Every time he closed his eyes, he fell through blackness into tragedy. Always a new face. A new scream. A new death. A child crushed beneath a school bus. A man shot in a liquor store. A mother burned in an apartment fire, clutching her baby in her arms as the flames closed in.
Each one painted with perfect, merciless clarity. He could smell the smoke. Hear the screams. Feel the wet blood on his skin.
And every time—the Raven watched.
On the eighth night, after they cut back his pain meds, he sat hunched on the edge of his hospital bed in the dark, cold sweat clinging to his back, his hands clutched into trembling fists.
His body was healing. But his mind was not.
It was splitting.
Like his skull was cracked from the inside and the screams were leaking out through the fractures.
He stared at the blank wall across from him like it might give him an answer. His voice, when it came, was low. Broken.

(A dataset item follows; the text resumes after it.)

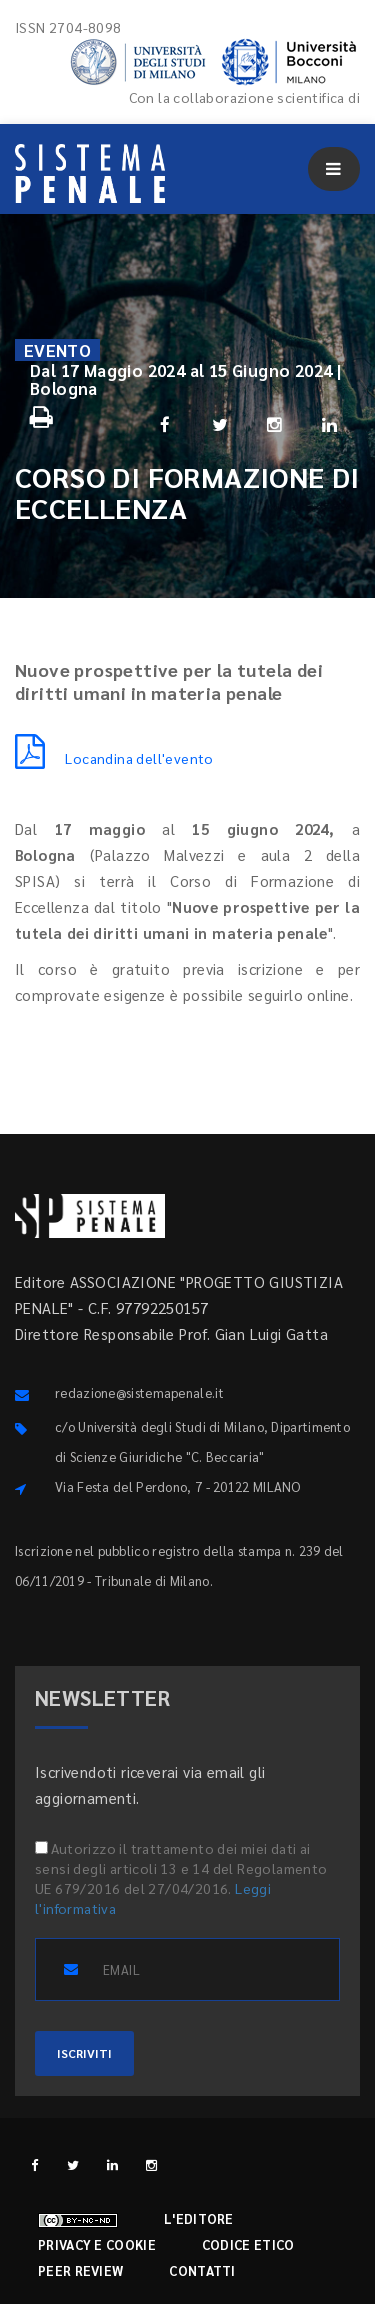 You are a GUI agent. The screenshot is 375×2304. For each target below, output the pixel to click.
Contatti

"Why are you showing me this?" he whispered. "Why me?"
No one answered.
But he could still feel the Raven's eyes on him, even when it wasn't there.
Like a black thread had been tied from his spine to something ancient and cruel perched just outside the world.
Caleb grabbed a pen and began scrawling on a napkin. Dates. Times. Descriptions.
He wrote down everything he remembered from the dreams. The faces. The clothes. The places.
Then he turned on the hospital TV and waited for the nightly news.
Each broadcast confirmed what he feared.
Every death. Every tragedy, exactly twenty-four hours after his dream.
To the minute.
He stopped sleeping.
Instead, he sat up, cold coffee in hand, dark circles eating into his face. He watched the city burn on-screen while the dreams piled behind his eyes like corpses.
And every time he blinked, he saw it, A shape on the windowsill. Wings folded. Eyes like tar pits.
The Raven.
Its white spiral shone like a curse.
Caleb leaned his forehead against the cool window glass, fists clenched.
"Are you… him?" he whispered.
The words tasted like rust.
"Are you… Isaac?"
His voice cracked on the name.
The Raven didn't answer, It never did, but it stayed, watching, waiting.